Windows: In the Isadora Kinect Tutorial Files folder, go into the Isadora_Kinect_Tracking_Win folder and open the file “Isadora_Kinect_Tracking_Win.pde”
- This file contains all the essential programming to transmit skeleton data from a single performer via OSC, as well as the infrared depth image via Syphon or Spout.
- Click the“Run”button in the upper left hand corner of the Processing window.
- Processing begins compiling the code, and a new window appears.You should see the depth image from the Kinect camera appear, but take note that it may take some time. (Typically it was about 10-20 seconds, but one member of our team had to wait two minutes before the image appeared; be patient!)
- Ask your performer to step in front of the sensor. Almost immediately you should see their body highlighted in color (usually green or blue), with a small“skeleton”superimposed over the body. This graphic feedback is an indication that Processing is tracking successfully.
- Ask your performer to step out of the sensor. We are ready to configure Isadora to receive the skeleton data from Processing.
Step 8: Use the Isadora Example File To See Tracking in Action
- With your Processing sketch still running, open the demonstration file we’ve prepared for you. (Mac OS = Isadora Skeleton Test Mac.izz / Windows =Isadora Skeleton Test Win.izz)

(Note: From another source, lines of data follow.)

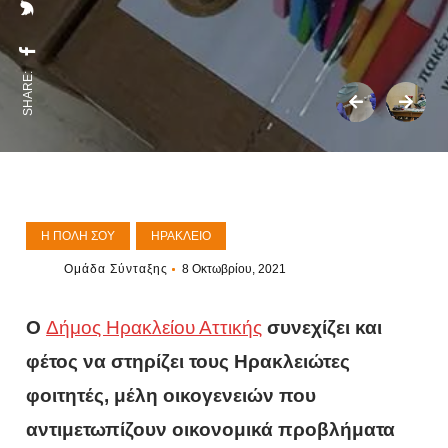
SHARE:
Η ΠΌΛΗ ΣΟΥ
ΗΡΆΚΛΕΙΟ
Ομάδα Σύνταξης
8 Οκτωβρίου, 2021
Ο
Δήμος Ηρακλείου Αττικής
συνεχίζει και
φέτος να στηρίζει τους Ηρακλειώτες
φοιτητές, μέλη οικογενειών που
αντιμετωπίζουν οικονομικά προβλήματα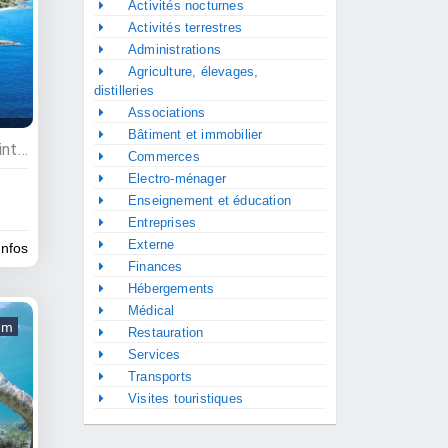
Activités nocturnes
Activités terrestres
Administrations
Agriculture, élevages,
distilleries
Associations
Bâtiment et immobilier
Visites touristiques, Point d'interêt
Commerces
Electro-ménager
Enseignement et éducation
Entreprises
Externe
infos
Finances
Hébergements
Médical
um
Restauration
Services
Transports
Visites touristiques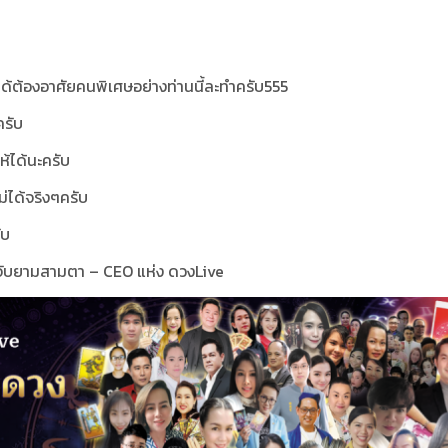
ได้ต้องอาศัยคนพิเศษอย่างท่านนี้ละทำครับ555
ครับ
ห้ได้นะครับ
ม่ได้จริงๆครับ
ับ
ธจับยามสามตา – CEO แห่ง ดวงLive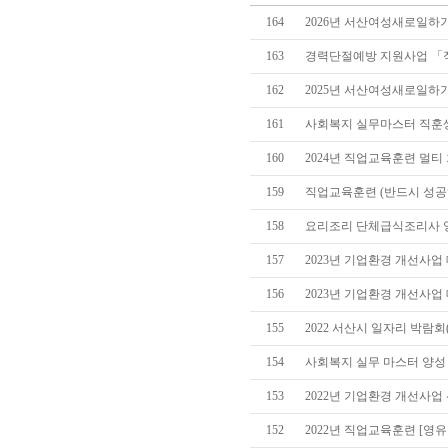
164
2026년 서산여성새로일하기
163
경력단절예방 지원사업 「직장
162
2025년 서산여성새로일하
161
사회복지 실무마스터 직훈
160
2024년 직업교육훈련 멀티
159
직업교육훈련 (반드시 성공하
158
요리조리 단체급식조리사 양성
157
2023년 기업환경 개선사
156
2023년 기업환경 개선사업
155
2022 서산시 일자리 박람회(2022
154
사회복지 실무 마스터 양성
153
2022년 기업환경 개선사업
152
2022년 직업교육훈련 [영유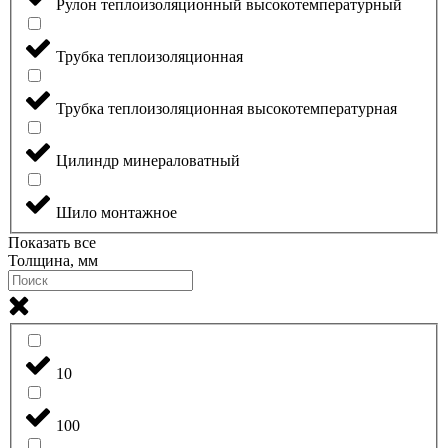
Рулон теплоизоляционный высокотемпературный
Трубка теплоизоляционная
Трубка теплоизоляционная высокотемпературная
Цилиндр минераловатный
Шило монтажное
Показать все
Толщина, мм
10
100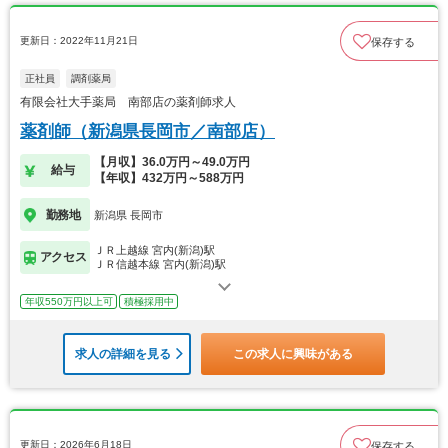
更新日：2022年11月21日
保存する
正社員
調剤薬局
有限会社大手薬局 南部店の薬剤師求人
薬剤師（新潟県長岡市／南部店）
【月収】36.0万円～49.0万円
給与
【年収】432万円～588万円
勤務地
新潟県 長岡市
ＪＲ上越線 宮内(新潟)駅
アクセス
ＪＲ信越本線 宮内(新潟)駅
年収550万円以上可
積極採用中
求人の詳細を見る
この求人に興味がある
更新日：2026年6月18日
保存する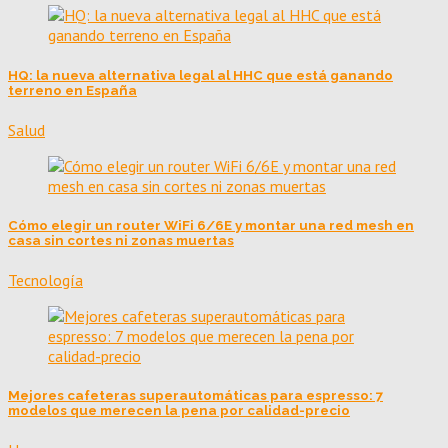
HQ: la nueva alternativa legal al HHC que está ganando
terreno en España
Salud
Cómo elegir un router WiFi 6/6E y montar una red mesh en
casa sin cortes ni zonas muertas
Tecnología
Mejores cafeteras superautomáticas para espresso: 7
modelos que merecen la pena por calidad-precio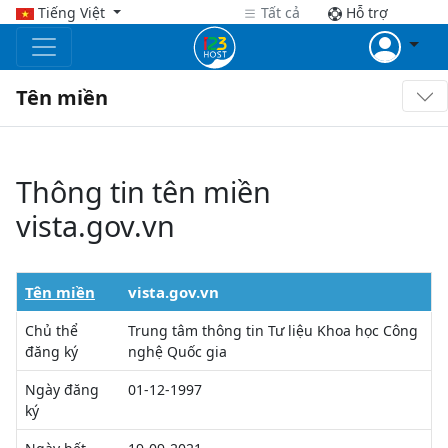
Tiếng Việt
Tất cả
Hỗ trợ
Tên miền
Thông tin tên miền
vista.gov.vn
Tên miền
vista.gov.vn
Chủ thể
Trung tâm thông tin Tư liệu Khoa học Công
đăng ký
nghệ Quốc gia
Ngày đăng
01-12-1997
ký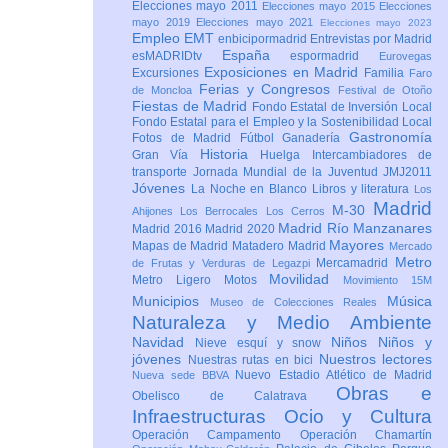
Elecciones mayo 2011
Elecciones mayo 2015
Elecciones
mayo 2019
Elecciones mayo 2021
Elecciones mayo 2023
Empleo
EMT
enbicipormadrid
Entrevistas por Madrid
España
esMADRIDtv
espormadrid
Eurovegas
Exposiciones en Madrid
Excursiones
Familia
Faro
Ferias y Congresos
de Moncloa
Festival de Otoño
Fiestas de Madrid
Fondo Estatal de Inversión Local
Fondo Estatal para el Empleo y la Sostenibilidad Local
Gastronomía
Fotos de Madrid
Fútbol
Ganadería
Historia
Gran Vía
Huelga
Intercambiadores de
transporte
Jornada Mundial de la Juventud JMJ2011
Jóvenes
La Noche en Blanco
Libros y literatura
Los
Madrid
M-30
Ahijones
Los Berrocales
Los Cerros
Madrid Río Manzanares
Madrid 2016
Madrid 2020
Mayores
Mapas de Madrid
Matadero Madrid
Mercado
Metro
Mercamadrid
de Frutas y Verduras de Legazpi
Movilidad
Metro Ligero
Motos
Movimiento 15M
Municipios
Música
Museo de Colecciones Reales
Naturaleza y Medio Ambiente
Navidad
Niños
Niños y
Nieve esquí y snow
jóvenes
Nuestros lectores
Nuestras rutas en bici
Nuevo Estadio Atlético de Madrid
Nueva sede BBVA
Obras e
Obelisco de Calatrava
Infraestructuras
Ocio y Cultura
Operación Campamento
Operación Chamartín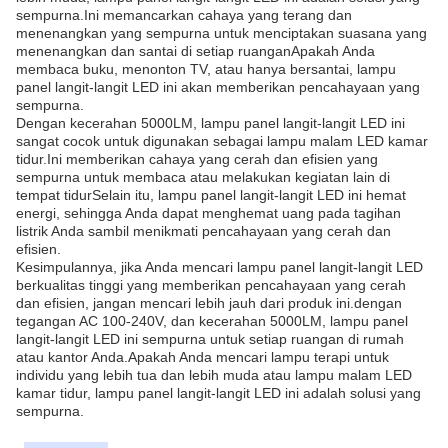
sempurna.Ini memancarkan cahaya yang terang dan
menenangkan yang sempurna untuk menciptakan suasana yang
menenangkan dan santai di setiap ruanganApakah Anda
membaca buku, menonton TV, atau hanya bersantai, lampu
panel langit-langit LED ini akan memberikan pencahayaan yang
sempurna.
Dengan kecerahan 5000LM, lampu panel langit-langit LED ini
sangat cocok untuk digunakan sebagai lampu malam LED kamar
tidur.Ini memberikan cahaya yang cerah dan efisien yang
sempurna untuk membaca atau melakukan kegiatan lain di
tempat tidurSelain itu, lampu panel langit-langit LED ini hemat
energi, sehingga Anda dapat menghemat uang pada tagihan
listrik Anda sambil menikmati pencahayaan yang cerah dan
efisien.
Kesimpulannya, jika Anda mencari lampu panel langit-langit LED
berkualitas tinggi yang memberikan pencahayaan yang cerah
dan efisien, jangan mencari lebih jauh dari produk ini.dengan
tegangan AC 100-240V, dan kecerahan 5000LM, lampu panel
langit-langit LED ini sempurna untuk setiap ruangan di rumah
atau kantor Anda.Apakah Anda mencari lampu terapi untuk
individu yang lebih tua dan lebih muda atau lampu malam LED
kamar tidur, lampu panel langit-langit LED ini adalah solusi yang
sempurna.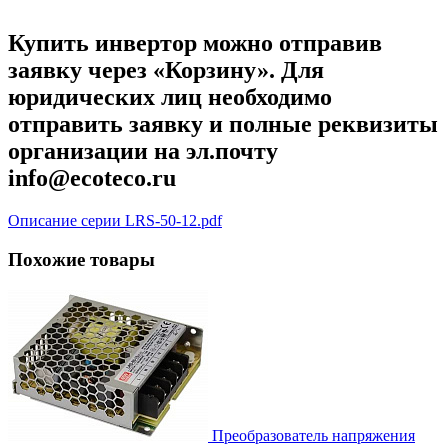
Купить инвертор можно отправив
заявку через «Корзину». Для
юридических лиц необходимо
отправить заявку и полные реквизиты
организации на эл.почту
info@ecoteco.ru
Описание серии LRS-50-12.pdf
Похожие товары
Преобразователь напряжения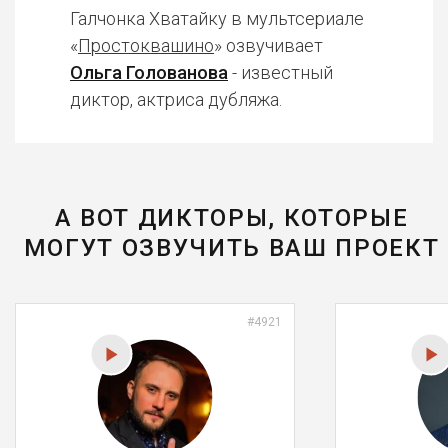
Галчонка Хватайку в мультсериале
«
Простоквашино
» озвучивает
Ольга Голованова
- известный
диктор, актриса дубляжа.
А ВОТ ДИКТОРЫ, КОТОРЫЕ
МОГУТ ОЗВУЧИТЬ ВАШ ПРОЕКТ
#4921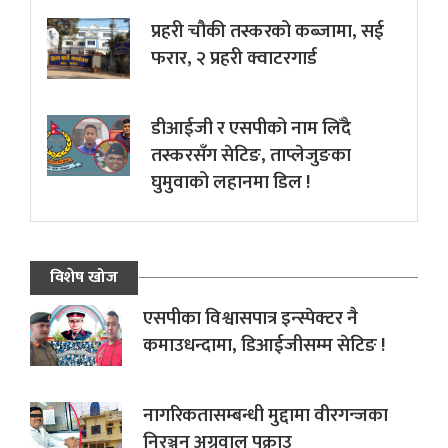
प्रहरी चौकी तस्करको कब्जामा, सई
फरार, २ प्रहरी क्वाटरगार्ड
डीआईजी र एसपीको नाम लिँदै
तस्करसँग सेटिङ, ताप्लेजुङका
घुमुवाको लहानमा डिल !
विशेष खोज
एसपीका विश्वासपात्र इन्स्पेक्टर नै
कमाउधन्दामा, डिआईजीसम्म सेटिङ !
नागरिकतासम्बन्धी मुद्दामा वीरगन्जका
निरञ्जन अग्रवाल पक्राउ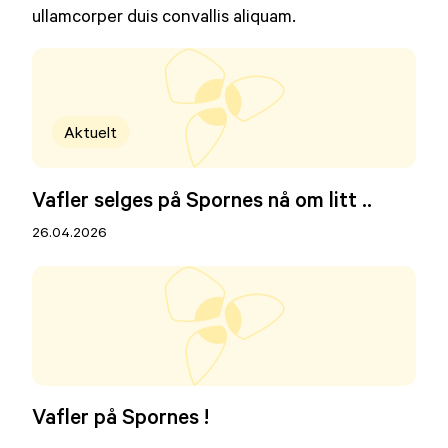
ullamcorper duis convallis aliquam.
Aktuelt
Vafler selges på Spornes nå om litt ..
26.04.2026
Vafler på Spornes !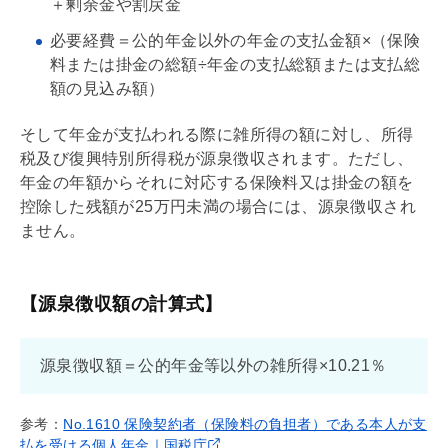
＋剰余金や割戻金
必要経費＝公的年金以外の年金の支払金額×（保険
料または掛金の総額÷年金の支払総額または支払総
額の見込み額）
そして年金が支払われる際に雑所得の額に対し、所得
税及び復興特別所得税が源泉徴収されます。ただし、
年金の年額からそれに対応する保険料又は掛金の額を
控除した残額が25万円未満の場合には、源泉徴収され
ません。
【源泉徴収額の計算式】
源泉徴収額＝公的年金等以外の雑所得×10.21％
参考：
No.1610 保険契約者（保険料の負担者）である本人が支
払を受ける個人年金｜国税庁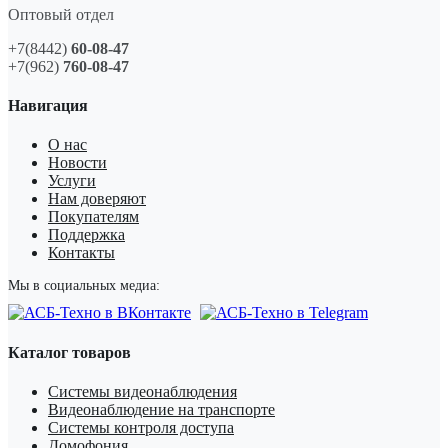
Оптовый отдел
+7(8442)
60-08-47
+7(962)
760-08-47
Навигация
О нас
Новости
Услуги
Нам доверяют
Покупателям
Поддержка
Контакты
Мы в социальных медиа:
Каталог товаров
Системы видеонаблюдения
Видеонаблюдение на транспорте
Системы контроля доступа
Домофония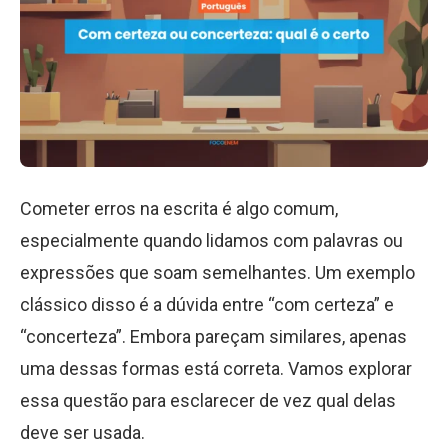
Cometer erros na escrita é algo comum,
especialmente quando lidamos com palavras ou
expressões que soam semelhantes. Um exemplo
clássico disso é a dúvida entre “com certeza” e
“concerteza”. Embora pareçam similares, apenas
uma dessas formas está correta. Vamos explorar
essa questão para esclarecer de vez qual delas
deve ser usada.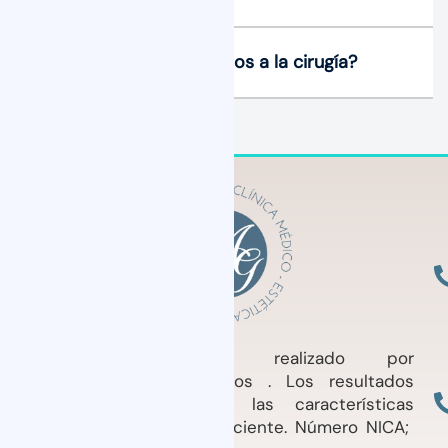
¿Existen riesgos asociados a la cirugía?
Tratamiento médico realizado por
profesionales cualificados . Los resultados
pueden variar según las características
individuales de cada Paciente. Número NICA;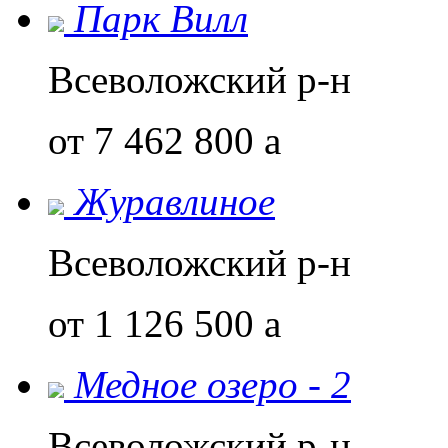
Парк Вилл
Всеволожский р-н
от 7 462 800
a
Журавлиное
Всеволожский р-н
от 1 126 500
a
Медное озеро - 2
Всеволожский р-н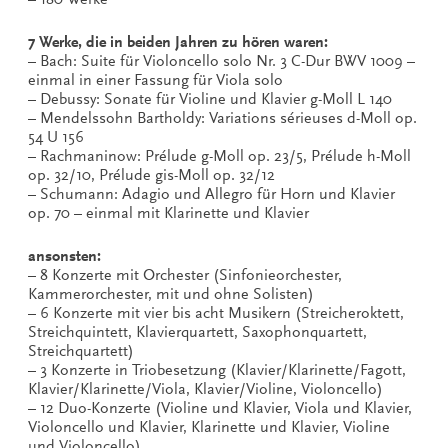
7 Werke, die in beiden Jahren zu hören waren:
– Bach: Suite für Violoncello solo Nr. 3 C-Dur BWV 1009 –
einmal in einer Fassung für Viola solo
– Debussy: Sonate für Violine und Klavier g-Moll L 140
– Mendelssohn Bartholdy: Variations sérieuses d-Moll op.
54 U 156
– Rachmaninow: Prélude g-Moll op. 23/5, Prélude h-Moll
op. 32/10, Prélude gis-Moll op. 32/12
– Schumann: Adagio und Allegro für Horn und Klavier
op. 70 – einmal mit Klarinette und Klavier
ansonsten:
– 8 Konzerte mit Orchester (Sinfonieorchester,
Kammerorchester, mit und ohne Solisten)
– 6 Konzerte mit vier bis acht Musikern (Streicheroktett,
Streichquintett, Klavierquartett, Saxophonquartett,
Streichquartett)
– 3 Konzerte in Triobesetzung (Klavier/Klarinette/Fagott,
Klavier/Klarinette/Viola, Klavier/Violine, Violoncello)
– 12 Duo-Konzerte (Violine und Klavier, Viola und Klavier,
Violoncello und Klavier, Klarinette und Klavier, Violine
und Violoncello)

- Choose Output > Force Stage Preview to show the Stage preview. You should see the depth image from the Kinect, which is being received via Spout or Syphon. (Note: the image is displayed at 50% brightness.)
- Now have your performer step into the tracking area. You should see fifteen dots tracking the performer’s body. Each dot represents one of the fifteen body parts tracked by the Kinect. Note that these will get larger when the performer moves towards the camera. That’s the result of the perspective; as in real life, when objects are closer they seem bigger.
- The dots are being generated by 3D Particles actors contained in the fifteen User Actors called “Kinect Skeleton Point”. A pair of Broadcaster actors send messages to those User Actors allowing you to change the way the particles are rendered.
- In the Broadcaster labeled “Set Particle Count,” change the ‘value’ input to 50 .You’ll see that the movement of the performer now leaves trails. Then, in the Broadcaster actor labeled “Set Particle Y Gravity,” set the ‘value’ input to -100 or 100, as you prefer. Now the particles will flow downward or upward in response to a simulated gravitational force.
- Feel free to explore and modify the contents of the “Kinect Skeleton Point” to create your own variations on the sample patch we’ve provided.
That completes Part 2 of this tutorial. One last tip:Remember to STOP the Processing file by clicking on the ‘stop’ button, before closing the Processing application. We’ve seen a few crashes if you don’t explicitly stop the Processing program first.